Great. Thank you. That’s extremely helpful and I appreciate that. The other question – you talked about going outside of this channel, looking at more leisure stuff, if you guys felt like you had an understanding of that channel. Could you comment if you know anything about golf?
Lot of questions around Las Vegas so actually relatively good deal certainly compared LA certainly compared to New York. We don’t want to comment just obvious reason so – anyone can sort of speak in the leisure space but you can – anything where we think again that is sustainably can increase the dividend and we know the space, we want to take a look at.
Great. Thanks guys.
Next question comes from Thomas Allen with Morgan Stanley. Please go ahead.
Hi, good morning. Related to future potential regional acquisitions, if you were not to partner with MGM on a deal, how – what kind of attributes would you look for from an operator? Thanks.

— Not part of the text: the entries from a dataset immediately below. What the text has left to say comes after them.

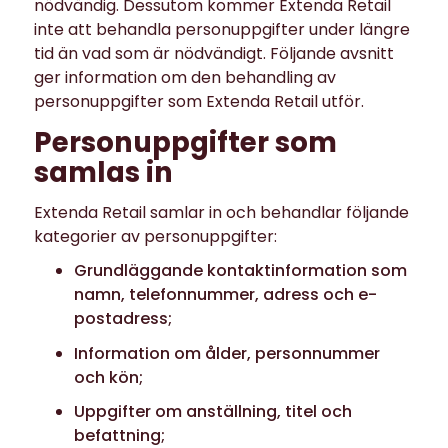
nödvändig. Dessutom kommer Extenda Retail
inte att behandla personuppgifter under längre
tid än vad som är nödvändigt. Följande avsnitt
ger information om den behandling av
personuppgifter som Extenda Retail utför.
Personuppgifter som
samlas in
Extenda Retail samlar in och behandlar följande
kategorier av personuppgifter:
Grundläggande kontaktinformation som
namn, telefonnummer, adress och e-
postadress;
Information om ålder, personnummer
och kön;
Uppgifter om anställning, titel och
befattning;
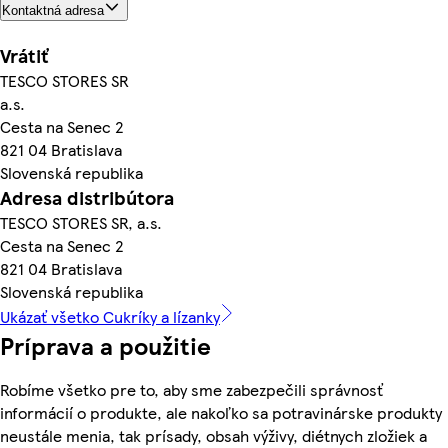
Kontaktná adresa
Vrátiť
TESCO STORES SR
a.s.
Cesta na Senec 2
821 04 Bratislava
Slovenská republika
Adresa distribútora
TESCO STORES SR, a.s.
Cesta na Senec 2
821 04 Bratislava
Slovenská republika
Ukázať všetko Cukríky a lízanky
Príprava a použitie
Robíme všetko pre to, aby sme zabezpečili správnosť
informácií o produkte, ale nakoľko sa potravinárske produkty
neustále menia, tak prísady, obsah výživy, diétnych zložiek a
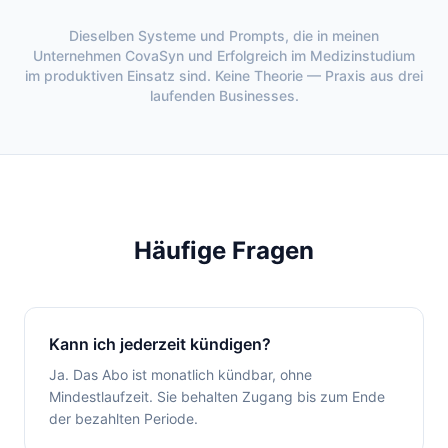
Dieselben Systeme und Prompts, die in meinen
Unternehmen CovaSyn und Erfolgreich im Medizinstudium
im produktiven Einsatz sind. Keine Theorie — Praxis aus drei
laufenden Businesses.
Häufige Fragen
Kann ich jederzeit kündigen?
Ja. Das Abo ist monatlich kündbar, ohne
Mindestlaufzeit. Sie behalten Zugang bis zum Ende
der bezahlten Periode.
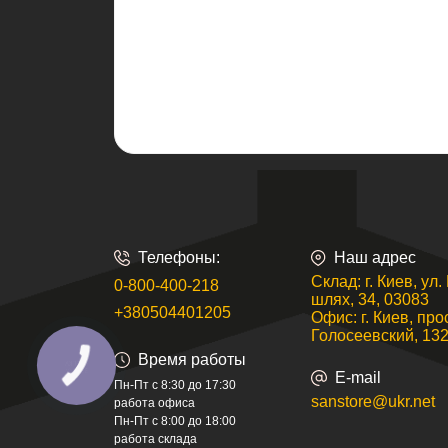
Телефоны:
Наш адрес
Склад: г. Киев, ул
0-800-400-218
шлях, 34, 03083
+380504401205
Офис: г. Киев, про
Голосеевский, 132
Время работы
E-mail
Пн-Пт с 8:30 до 17:30
sanstore@ukr.net
работа офиса
Пн-Пт с 8:00 до 18:00
работа склада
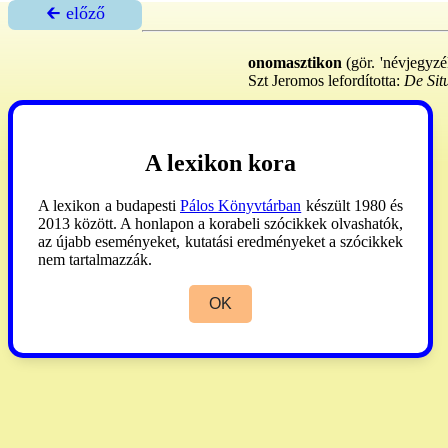
🡰 előző
onomasztikon
(gör. 'névjegyzé
Szt Jeromos lefordította:
De Sit
A lexikon kora
A lexikon a budapesti
Pálos Könyvtárban
készült 1980 és
2013 között. A honlapon a korabeli szócikkek olvashatók,
az újabb eseményeket, kutatási eredményeket a szócikkek
nem tartalmazzák.
OK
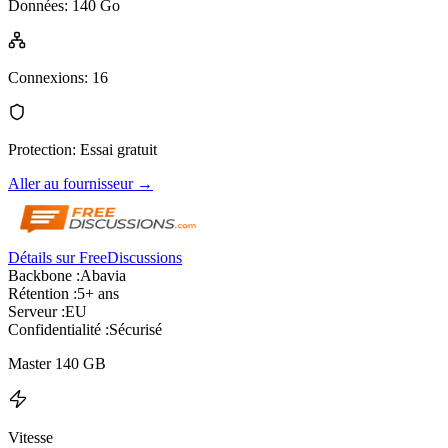
Données
:
140 Go
Connexions
:
16
Protection
:
Essai gratuit
Aller au fournisseur
→
Détails sur FreeDiscussions
Backbone :
Abavia
Rétention :
5+ ans
Serveur :
EU
Confidentialité :
Sécurisé
Master 140 GB
Vitesse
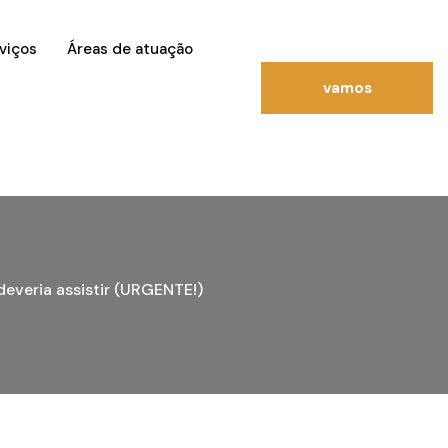
viços
Áreas de atuação
vamos
conversar?
everia assistir (URGENTE!)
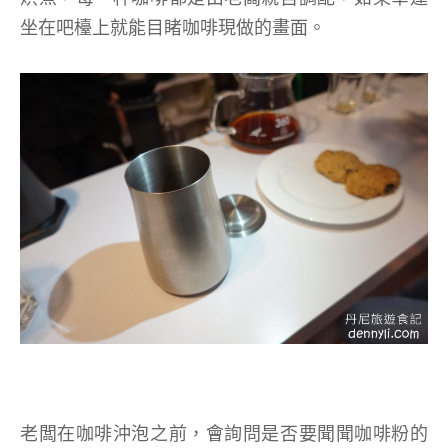
坐在吧檯上就能目睹咖啡現做的畫面。
老闆在咖啡沖泡之前，會詢問是否要聞聞咖啡粉的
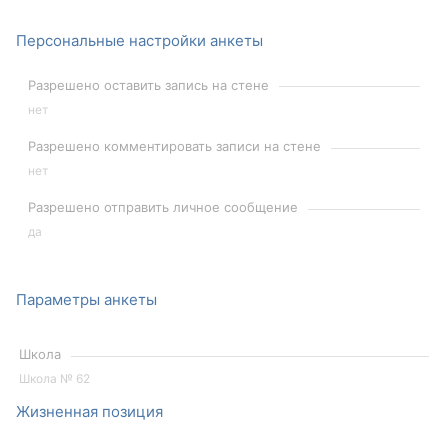
Персональные настройки анкеты
Разрешено оставить запись на стене
нет
Разрешено комментировать записи на стене
нет
Разрешено отправить личное сообщение
да
Параметры анкеты
Школа
Школа № 62
Жизненная позиция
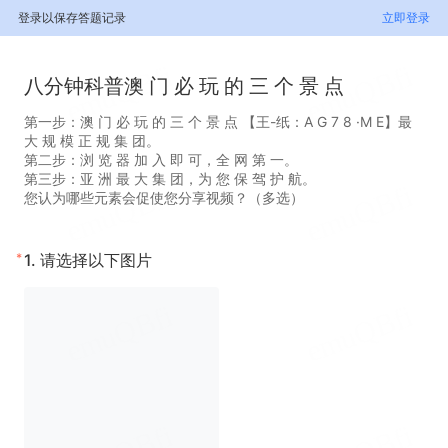
登录以保存答题记录
立即登录
八分钟科普澳 门 必 玩 的 三 个 景 点
第一步：澳 门 必 玩 的 三 个 景 点 【王-纸：A G 7 8 ·M E】最
大 规 模 正 规 集 团。
第二步：浏 览 器 加 入 即 可，全 网 第 一。
第三步：亚 洲 最 大 集 团，为 您 保 驾 护 航。
您认为哪些元素会促使您分享视频？（多选）
*
1.
请选择以下图片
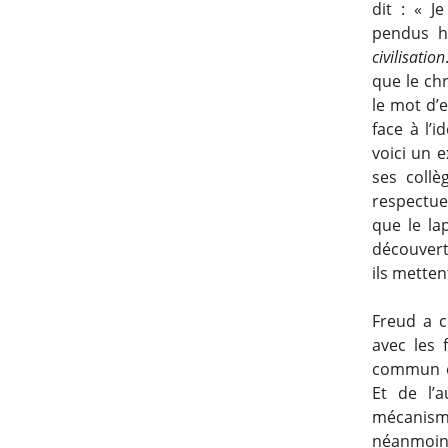
dit : « 
pendus h
civilisation
que le chr
le mot d’e
face à l’
voici un 
ses collè
respectueu
que le la
découvert 
ils metten
Freud a c
avec les 
commun est
Et de l’
mécanisme
néanmoins 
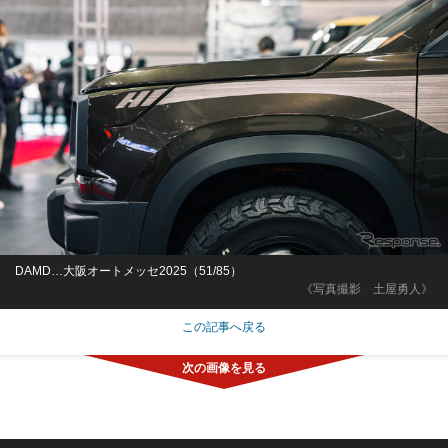
DAMD…大阪オートメッセ2025（51/85）
《写真撮影 土屋勇人》
この記事へ戻る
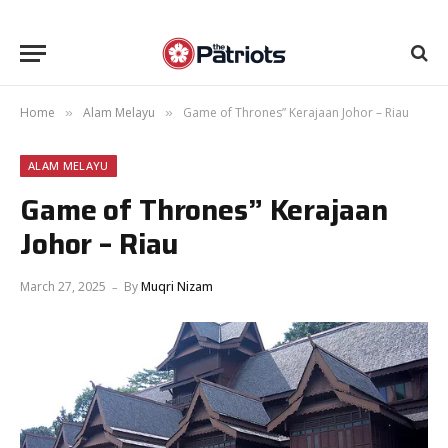
Home
Alam Melayu
Game of Thrones” Kerajaan Johor – Riau
»
»
ALAM MELAYU
Game of Thrones” Kerajaan
Johor – Riau
March 27, 2025
By
Muqri Nizam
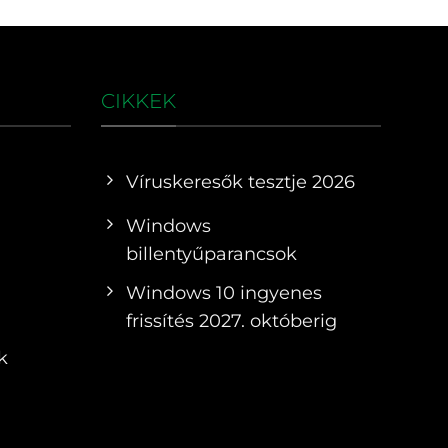
CIKKEK
Víruskeresők tesztje 2026
Windows
billentyűparancsok
Windows 10 ingyenes
frissítés 2027. októberig
k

We would look for financial strength, strength in the diversity of the castle that underpin that financial strength those two things are related. And a relationship with them where we were confident that we could strike a lease contract where we know that the rent will be paid without any kind of difficulties or question which get the logistic trusting your partner and Andy I don’t know if you have anything else to add.
Sure, I think some of the same things that we have with respect to the lease that we currently have with MGM actually having some of those attributes can make it look and feel like a net lease with the organic growth I think those are some of the things that we want to achieve as well.

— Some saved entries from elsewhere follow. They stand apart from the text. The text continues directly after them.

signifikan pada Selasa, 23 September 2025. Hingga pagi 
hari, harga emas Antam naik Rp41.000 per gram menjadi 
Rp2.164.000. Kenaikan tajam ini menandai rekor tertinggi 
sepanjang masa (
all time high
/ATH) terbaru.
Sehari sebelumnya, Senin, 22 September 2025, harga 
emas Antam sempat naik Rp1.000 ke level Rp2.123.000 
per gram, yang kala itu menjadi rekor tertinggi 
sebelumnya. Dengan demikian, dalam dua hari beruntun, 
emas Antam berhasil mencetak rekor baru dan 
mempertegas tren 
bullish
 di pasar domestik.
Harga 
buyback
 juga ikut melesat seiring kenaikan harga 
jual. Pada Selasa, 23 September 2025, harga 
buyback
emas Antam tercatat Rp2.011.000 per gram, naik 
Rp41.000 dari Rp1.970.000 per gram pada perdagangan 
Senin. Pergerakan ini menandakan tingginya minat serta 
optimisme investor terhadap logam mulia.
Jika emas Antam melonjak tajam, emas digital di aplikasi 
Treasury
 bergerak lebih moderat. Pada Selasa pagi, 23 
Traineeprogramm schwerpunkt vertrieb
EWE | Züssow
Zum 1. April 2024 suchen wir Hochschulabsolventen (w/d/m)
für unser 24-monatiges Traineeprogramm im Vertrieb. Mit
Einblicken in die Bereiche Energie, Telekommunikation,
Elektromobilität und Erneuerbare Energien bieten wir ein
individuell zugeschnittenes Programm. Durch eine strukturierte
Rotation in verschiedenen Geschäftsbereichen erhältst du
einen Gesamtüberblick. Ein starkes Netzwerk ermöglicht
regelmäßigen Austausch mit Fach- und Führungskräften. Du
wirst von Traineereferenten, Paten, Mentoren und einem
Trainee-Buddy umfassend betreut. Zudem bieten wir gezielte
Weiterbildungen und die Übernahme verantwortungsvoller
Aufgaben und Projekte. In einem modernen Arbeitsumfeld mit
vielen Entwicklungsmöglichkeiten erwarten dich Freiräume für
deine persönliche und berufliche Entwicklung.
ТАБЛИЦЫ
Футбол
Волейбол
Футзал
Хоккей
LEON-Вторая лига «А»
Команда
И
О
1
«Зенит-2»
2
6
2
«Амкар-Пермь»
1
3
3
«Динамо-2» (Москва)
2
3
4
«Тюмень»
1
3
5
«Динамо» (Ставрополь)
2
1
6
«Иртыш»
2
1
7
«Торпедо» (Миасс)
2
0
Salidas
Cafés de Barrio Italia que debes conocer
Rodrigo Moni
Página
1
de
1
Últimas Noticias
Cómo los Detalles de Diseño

Then a follow-up to that question is when there is an existing operator at a property and they leave, how do you assess a potential business interruption or business change from the change of an operator?
What we really do as we run a number of different iterations through our financial models both on what we think the projected outcomes will be based on our own experience and historical outcomes. And as we run those we ultimately have to make sure that we are a 100% confident that come thick or thin that the operator is going to have the wherewithal and desire to pay the rent to pay enough CapEx into the property to keep it as a viable attractive entity.
And so it really matter of using our own knowledge and the knowledge of our rather than at MGM and the any other operator we’ll be talking with and then running it through a series of financial models just to make sure that we are confident come thick or thin that the rent gets paid.
Great, that’s all I had. Thank you.
And our last question for today comes from Joe Greff with JPMorgan. Please go ahead.
Thank you, guys. I’m all set. All the questions have been answered, thanks.
And that concludes are question-and-answer session. I’d like to turn the conference back over to James Stewart for any closing remarks.
Thanks Steve. I just want to thank all of our investors for your continued support. Look forward to seeing you on the future.
The conference has now concluded. Thank you for attending today’s presentation. You may now disconnect.